Olympic Peninsula geologic map (USGS)
Crescent Formation is the purple unit.
Greenish units are younger slices of ocean floor sediments thrust under and against the older Crescent

Thursday, February 6, 2014

Slogging Through Beach Sand

I found my pace slowed by remarkable sand compaction on a shore near Langley on Whidbey Island. With each step my foot would sink a good two to three inches or more into the beach. 
Deep foot prints on the beach

Being slowed by sand is to be expected when the sand is loose and dry. But in this case the moisture content and grain size distribution was such that significant compaction was taking place by simply stepping on the beach. The beach sand all along this reach of shore was the same and made for a rather awkward gait. I generally drift to the beach material with the easiest walking, but this sand was nearly uniformly distributed across the beach and wet areas meant sinking into water.

The geology along this shore reach was rather uniform as well. Shoreline bluffs of advance outwash sands deposited as the Puget ice lobe advanced into the area and then overrode the sand with some silt. The unit above the advance outwash was a recessional glacial outwash with an almost identical grain size, at least on a casual visual basis. There was no intervening glacial till, but the recessional outwash sand having not been overridden by ice were looser. 
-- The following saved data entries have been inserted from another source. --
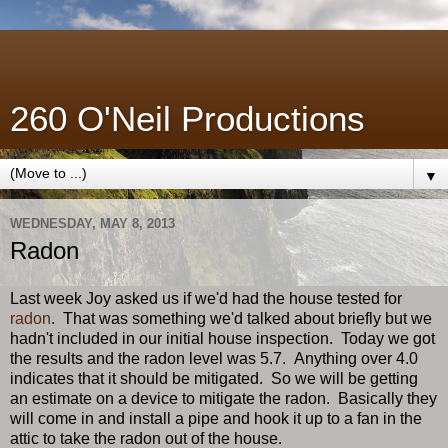
260 O'Neil Productions
▼
WEDNESDAY, MAY 8, 2013
Radon
Last week Joy asked us if we'd had the house tested for
radon
. That was something we'd talked about briefly but we
hadn't included in our initial house inspection. Today we got
the results and the radon level was 5.7. Anything over 4.0
indicates that it should be mitigated. So we will be getting
an estimate on a device to mitigate the radon. Basically they
will come in and install a pipe and hook it up to a fan in the
attic to take the radon out of the house.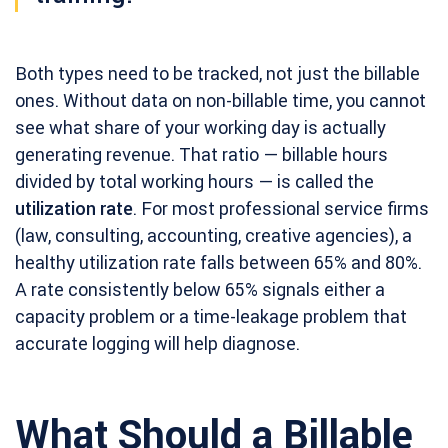
Both types need to be tracked, not just the billable
ones. Without data on non-billable time, you cannot
see what share of your working day is actually
generating revenue. That ratio — billable hours
divided by total working hours — is called the
utilization rate
. For most professional service firms
(law, consulting, accounting, creative agencies), a
healthy utilization rate falls between 65% and 80%.
A rate consistently below 65% signals either a
capacity problem or a time-leakage problem that
accurate logging will help diagnose.
What Should a Billable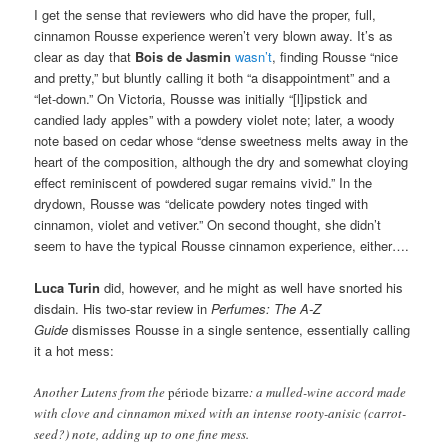
I get the sense that reviewers who did have the proper, full,
cinnamon Rousse experience weren’t very blown away. It’s as
clear as day that
Bois de Jasmin
wasn’t
, finding Rousse “nice
and pretty,” but bluntly calling it both “a disappointment” and a
“let-down.” On Victoria, Rousse was initially “[l]ipstick and
candied lady apples” with a powdery violet note; later, a woody
note based on cedar whose “dense sweetness melts away in the
heart of the composition, although the dry and somewhat cloying
effect reminiscent of powdered sugar remains vivid.” In the
drydown, Rousse was “delicate powdery notes tinged with
cinnamon, violet and vetiver.” On second thought, she didn’t
seem to have the typical Rousse cinnamon experience, either….
Luca Turin
did, however, and he might as well have snorted his
disdain. His two-star review in
Perfumes: The A-Z
Guide
dismisses Rousse in a single sentence, essentially calling
it a hot mess:
Another Lutens from the
période bizarre
: a mulled-wine accord made
with clove and cinnamon mixed with an intense rooty-anisic (carrot-
seed?) note, adding up to one fine mess.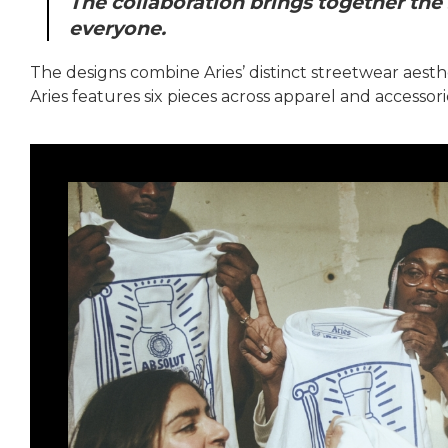
The collaboration brings together the 
everyone.
The designs combine Aries’ distinct streetwear aesth
Aries features six pieces across apparel and accessori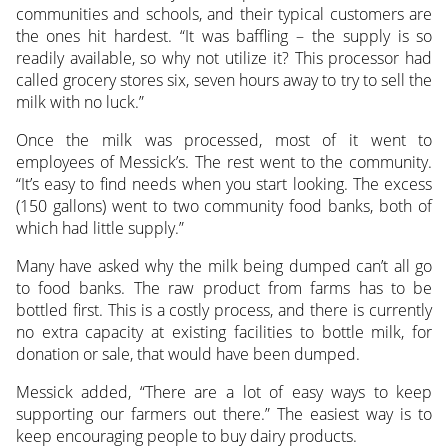
communities and schools, and their typical customers are
the ones hit hardest. “It was baffling – the supply is so
readily available, so why not utilize it? This processor had
called grocery stores six, seven hours away to try to sell the
milk with no luck.”
Once the milk was processed, most of it went to
employees of Messick’s. The rest went to the community.
“It’s easy to find needs when you start looking. The excess
(150 gallons) went to two community food banks, both of
which had little supply.”
Many have asked why the milk being dumped can’t all go
to food banks. The raw product from farms has to be
bottled first. This is a costly process, and there is currently
no extra capacity at existing facilities to bottle milk, for
donation or sale, that would have been dumped.
Messick added, “There are a lot of easy ways to keep
supporting our farmers out there.” The easiest way is to
keep encouraging people to buy dairy products.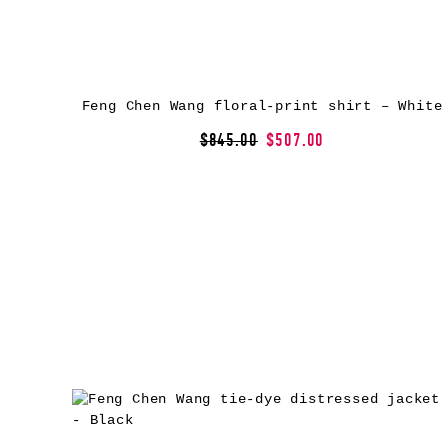
Feng Chen Wang floral-print shirt – White
$845.00
$507.00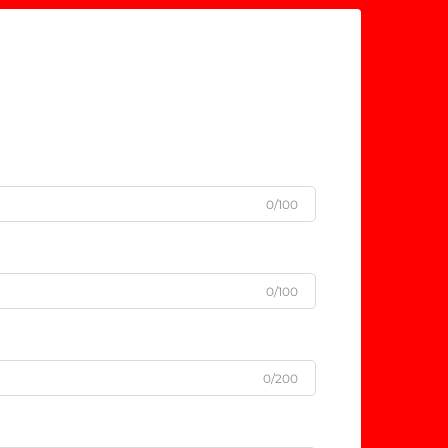
0/100
0/100
0/200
Advance outwash sands and silty sand, Whidbey Island

Tuesday, February 4, 2014

Facing the Fraser Outflow from Orcas

I had a nice face-off with the Fraser outflow winds today. The ferry to Orcas had closed the upper deck and requested folks stay seated when crossing Rosario Strait. My first project was on the south side of the island with sun and protection from the northeast wind.
I then headed over to the northeast shore area of Orcas in direct line with the winds that flow out of the Fraser Valley across northern Whatcom County across Rosario Strait.
Facing northeast into the wind. The North Cascades were obscured with foothill snow flurries where the Arctic air was flowing out into the low lands
Path of Arctic air out the Fraser Valley
View southeast down the northeast shore of Orcas with Lummi Island in the distance
The scramble down the steep rocky cliffs and scree slopes to the shore was a test of my cold weather scramble skills. The usual give to the ground was gone as the soil was deeply frozen on this northeast slope in direct line with the cold wind so foot purchase was less than normal. Fingers can't be as effectively sunk into the dirt around roots and normally reliable sticks and branches become brittle when frozen.
But great scenery, wild solitude (not sure this shore gets many visitors and certainly not with a Fraser outflow), some very interesting geology and a full on experience of this micro climate.
I turned back here leaving the gulls in peace on this cold day.